• _Task instructions_
Once you find the line with "ermöglicht in funktionaler" in the data that follows, repeat it and every line after it exactly, through the line with "Пильные диски Энкор".

• _Excerpted data_
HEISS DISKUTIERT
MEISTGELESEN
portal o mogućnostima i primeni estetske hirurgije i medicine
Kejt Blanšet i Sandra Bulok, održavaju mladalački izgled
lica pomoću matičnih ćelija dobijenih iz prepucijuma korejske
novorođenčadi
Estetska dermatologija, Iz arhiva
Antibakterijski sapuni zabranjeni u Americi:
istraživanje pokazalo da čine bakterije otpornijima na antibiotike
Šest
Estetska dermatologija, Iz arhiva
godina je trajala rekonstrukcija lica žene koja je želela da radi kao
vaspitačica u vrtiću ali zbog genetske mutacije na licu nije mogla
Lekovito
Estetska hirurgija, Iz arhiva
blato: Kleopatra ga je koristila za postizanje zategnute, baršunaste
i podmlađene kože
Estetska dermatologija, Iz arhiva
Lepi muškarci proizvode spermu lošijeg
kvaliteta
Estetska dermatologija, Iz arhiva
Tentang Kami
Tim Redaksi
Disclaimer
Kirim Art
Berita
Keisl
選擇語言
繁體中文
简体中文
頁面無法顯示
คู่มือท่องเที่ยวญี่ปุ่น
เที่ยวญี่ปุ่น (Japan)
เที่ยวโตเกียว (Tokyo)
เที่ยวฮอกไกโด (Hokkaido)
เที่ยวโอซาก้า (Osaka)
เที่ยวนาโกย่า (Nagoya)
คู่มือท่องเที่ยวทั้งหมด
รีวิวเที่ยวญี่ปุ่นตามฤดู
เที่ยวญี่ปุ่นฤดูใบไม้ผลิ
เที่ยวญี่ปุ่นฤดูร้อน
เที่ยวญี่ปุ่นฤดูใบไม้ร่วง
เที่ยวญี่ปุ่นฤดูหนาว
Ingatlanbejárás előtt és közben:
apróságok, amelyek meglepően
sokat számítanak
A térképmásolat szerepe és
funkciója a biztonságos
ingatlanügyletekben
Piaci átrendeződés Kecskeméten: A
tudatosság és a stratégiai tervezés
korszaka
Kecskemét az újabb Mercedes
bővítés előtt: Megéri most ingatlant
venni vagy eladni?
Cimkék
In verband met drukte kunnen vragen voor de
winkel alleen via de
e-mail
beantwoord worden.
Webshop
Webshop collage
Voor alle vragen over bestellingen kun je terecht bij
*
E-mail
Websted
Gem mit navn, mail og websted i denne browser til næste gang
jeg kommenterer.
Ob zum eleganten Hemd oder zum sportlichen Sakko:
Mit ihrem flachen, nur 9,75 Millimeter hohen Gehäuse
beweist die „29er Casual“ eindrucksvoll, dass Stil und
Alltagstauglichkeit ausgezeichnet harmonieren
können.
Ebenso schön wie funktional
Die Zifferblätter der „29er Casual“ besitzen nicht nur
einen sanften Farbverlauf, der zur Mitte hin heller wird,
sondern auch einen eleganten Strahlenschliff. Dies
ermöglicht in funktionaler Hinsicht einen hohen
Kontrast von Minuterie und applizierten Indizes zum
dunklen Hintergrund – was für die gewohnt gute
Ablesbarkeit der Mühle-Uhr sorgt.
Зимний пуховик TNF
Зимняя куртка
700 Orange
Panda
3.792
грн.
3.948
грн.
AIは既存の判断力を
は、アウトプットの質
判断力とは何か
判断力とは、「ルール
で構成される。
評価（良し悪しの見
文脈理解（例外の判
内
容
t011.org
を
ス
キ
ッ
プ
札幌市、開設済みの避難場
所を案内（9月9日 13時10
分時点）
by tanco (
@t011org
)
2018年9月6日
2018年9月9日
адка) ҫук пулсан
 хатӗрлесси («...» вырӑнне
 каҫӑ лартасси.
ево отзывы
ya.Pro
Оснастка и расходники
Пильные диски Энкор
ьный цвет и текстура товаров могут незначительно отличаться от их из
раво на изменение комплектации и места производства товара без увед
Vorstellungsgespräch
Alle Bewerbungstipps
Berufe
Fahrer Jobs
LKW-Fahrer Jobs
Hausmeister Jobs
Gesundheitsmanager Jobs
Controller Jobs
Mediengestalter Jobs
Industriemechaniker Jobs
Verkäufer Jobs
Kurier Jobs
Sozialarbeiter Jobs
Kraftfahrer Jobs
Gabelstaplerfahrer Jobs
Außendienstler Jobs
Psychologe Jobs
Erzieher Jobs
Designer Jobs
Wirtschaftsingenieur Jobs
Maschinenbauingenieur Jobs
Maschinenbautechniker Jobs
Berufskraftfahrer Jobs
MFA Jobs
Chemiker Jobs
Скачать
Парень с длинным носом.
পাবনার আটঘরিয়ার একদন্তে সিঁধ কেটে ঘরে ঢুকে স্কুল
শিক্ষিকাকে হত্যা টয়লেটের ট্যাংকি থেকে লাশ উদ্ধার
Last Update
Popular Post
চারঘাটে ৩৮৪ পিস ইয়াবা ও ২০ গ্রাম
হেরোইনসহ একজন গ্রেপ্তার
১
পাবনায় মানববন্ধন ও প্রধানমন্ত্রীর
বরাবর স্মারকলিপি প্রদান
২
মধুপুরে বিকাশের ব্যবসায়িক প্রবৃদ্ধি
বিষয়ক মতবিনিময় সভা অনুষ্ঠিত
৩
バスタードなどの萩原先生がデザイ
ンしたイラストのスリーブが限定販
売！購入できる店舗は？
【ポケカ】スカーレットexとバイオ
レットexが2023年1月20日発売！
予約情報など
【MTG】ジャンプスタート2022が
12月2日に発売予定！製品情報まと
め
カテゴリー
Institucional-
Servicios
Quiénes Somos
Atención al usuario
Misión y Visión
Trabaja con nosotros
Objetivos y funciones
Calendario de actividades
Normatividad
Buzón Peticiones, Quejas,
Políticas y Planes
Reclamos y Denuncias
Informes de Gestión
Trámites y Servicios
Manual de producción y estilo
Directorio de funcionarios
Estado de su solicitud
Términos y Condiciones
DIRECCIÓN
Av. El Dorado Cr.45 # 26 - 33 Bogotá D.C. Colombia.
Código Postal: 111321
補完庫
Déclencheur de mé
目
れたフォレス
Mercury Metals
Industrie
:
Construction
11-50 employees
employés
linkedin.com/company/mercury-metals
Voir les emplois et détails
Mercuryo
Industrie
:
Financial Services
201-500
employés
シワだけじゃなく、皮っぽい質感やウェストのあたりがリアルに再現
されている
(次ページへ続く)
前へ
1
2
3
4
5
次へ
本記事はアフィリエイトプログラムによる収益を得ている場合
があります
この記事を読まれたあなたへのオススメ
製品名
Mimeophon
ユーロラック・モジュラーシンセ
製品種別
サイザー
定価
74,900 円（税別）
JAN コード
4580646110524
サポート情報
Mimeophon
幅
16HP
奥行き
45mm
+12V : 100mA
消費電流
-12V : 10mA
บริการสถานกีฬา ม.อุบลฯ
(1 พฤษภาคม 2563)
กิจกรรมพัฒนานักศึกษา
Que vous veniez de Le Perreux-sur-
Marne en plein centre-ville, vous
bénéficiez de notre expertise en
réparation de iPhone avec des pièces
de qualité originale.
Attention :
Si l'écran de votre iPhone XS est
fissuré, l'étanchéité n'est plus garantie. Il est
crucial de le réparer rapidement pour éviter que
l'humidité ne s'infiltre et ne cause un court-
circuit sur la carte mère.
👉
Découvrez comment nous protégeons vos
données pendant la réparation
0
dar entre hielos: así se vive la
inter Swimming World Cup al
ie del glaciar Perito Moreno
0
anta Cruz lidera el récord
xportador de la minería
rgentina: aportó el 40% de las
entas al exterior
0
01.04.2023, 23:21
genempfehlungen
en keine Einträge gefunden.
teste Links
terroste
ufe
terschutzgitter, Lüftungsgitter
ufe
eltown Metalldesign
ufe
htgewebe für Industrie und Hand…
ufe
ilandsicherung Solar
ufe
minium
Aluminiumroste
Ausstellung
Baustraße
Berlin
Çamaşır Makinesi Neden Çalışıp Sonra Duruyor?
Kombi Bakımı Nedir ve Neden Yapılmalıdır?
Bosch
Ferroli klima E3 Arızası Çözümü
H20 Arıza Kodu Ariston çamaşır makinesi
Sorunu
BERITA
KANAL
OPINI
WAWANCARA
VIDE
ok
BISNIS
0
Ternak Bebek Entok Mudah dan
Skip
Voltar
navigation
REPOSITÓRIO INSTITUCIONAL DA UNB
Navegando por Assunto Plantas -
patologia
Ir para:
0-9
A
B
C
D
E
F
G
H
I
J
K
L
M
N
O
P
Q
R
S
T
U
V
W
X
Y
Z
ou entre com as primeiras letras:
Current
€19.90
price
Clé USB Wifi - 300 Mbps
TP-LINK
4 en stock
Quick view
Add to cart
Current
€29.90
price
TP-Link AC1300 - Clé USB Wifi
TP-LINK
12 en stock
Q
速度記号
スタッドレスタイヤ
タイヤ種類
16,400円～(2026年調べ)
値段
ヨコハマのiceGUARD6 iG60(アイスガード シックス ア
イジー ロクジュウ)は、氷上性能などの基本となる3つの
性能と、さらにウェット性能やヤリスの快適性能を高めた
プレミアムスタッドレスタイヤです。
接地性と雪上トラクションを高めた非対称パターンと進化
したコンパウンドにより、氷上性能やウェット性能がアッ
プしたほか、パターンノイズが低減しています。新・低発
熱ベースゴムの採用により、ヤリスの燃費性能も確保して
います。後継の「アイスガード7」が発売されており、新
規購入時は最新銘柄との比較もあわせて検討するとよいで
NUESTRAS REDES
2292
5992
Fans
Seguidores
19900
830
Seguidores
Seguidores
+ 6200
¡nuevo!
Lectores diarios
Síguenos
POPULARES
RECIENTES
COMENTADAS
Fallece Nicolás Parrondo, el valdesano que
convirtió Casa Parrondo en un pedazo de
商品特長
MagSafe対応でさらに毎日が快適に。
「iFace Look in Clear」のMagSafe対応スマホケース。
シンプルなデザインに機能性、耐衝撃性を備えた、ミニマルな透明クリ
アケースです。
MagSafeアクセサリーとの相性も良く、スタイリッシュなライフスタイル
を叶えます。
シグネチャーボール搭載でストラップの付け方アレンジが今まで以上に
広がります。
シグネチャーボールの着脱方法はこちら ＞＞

• _Answer space_
ermöglicht in funktionaler Hinsicht einen hohen
Kontrast von Minuterie und applizierten Indizes zum
dunklen Hintergrund – was für die gewohnt gute
Ablesbarkeit der Mühle-Uhr sorgt.
Зимний пуховик TNF
Зимняя куртка
700 Orange
Panda
3.792
грн.
3.948
грн.
AIは既存の判断力を
は、アウトプットの質
判断力とは何か
判断力とは、「ルール
で構成される。
評価（良し悪しの見
文脈理解（例外の判
内
容
t011.org
を
ス
キ
ッ
プ
札幌市、開設済みの避難場
所を案内（9月9日 13時10
分時点）
by tanco (
@t011org
)
2018年9月6日
2018年9月9日
адка) ҫук пулсан
 хатӗрлесси («...» вырӑнне
 каҫӑ лартасси.
ево отзывы
ya.Pro
Оснастка и расходники
Пильные диски Энкор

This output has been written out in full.